> _To do_
Retype, without pictures, the line holding "Base Fitness a" and each line below it through the final line.

Saved data entries

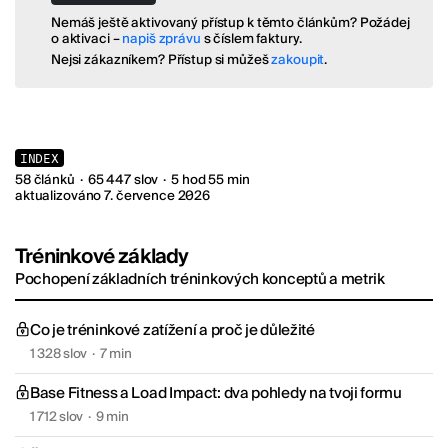
Nemáš ještě aktivovaný přístup k těmto článkům? Požádej
o aktivaci –
napiš zprávu
s číslem faktury.
Nejsi zákazníkem? Přístup si můžeš
zakoupit
.
INDEX
58
článků
·
65 447
slov
·
5 hod 55 min
aktualizováno 7. července 2026
Tréninkové základy
Pochopení základních tréninkových konceptů a metrik
Co je tréninkové zatížení a proč je důležité
1 328 slov
·
7 min
Base Fitness a Load Impact: dva pohledy na tvoji formu
1 712 slov
·
9 min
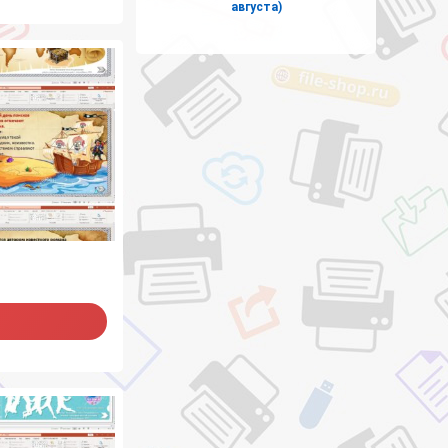
августа)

> _Answer for the task_
Base Fitness a Load Impact: dva pohledy na tvoji formu
1 712 slov
·
9 min
августа)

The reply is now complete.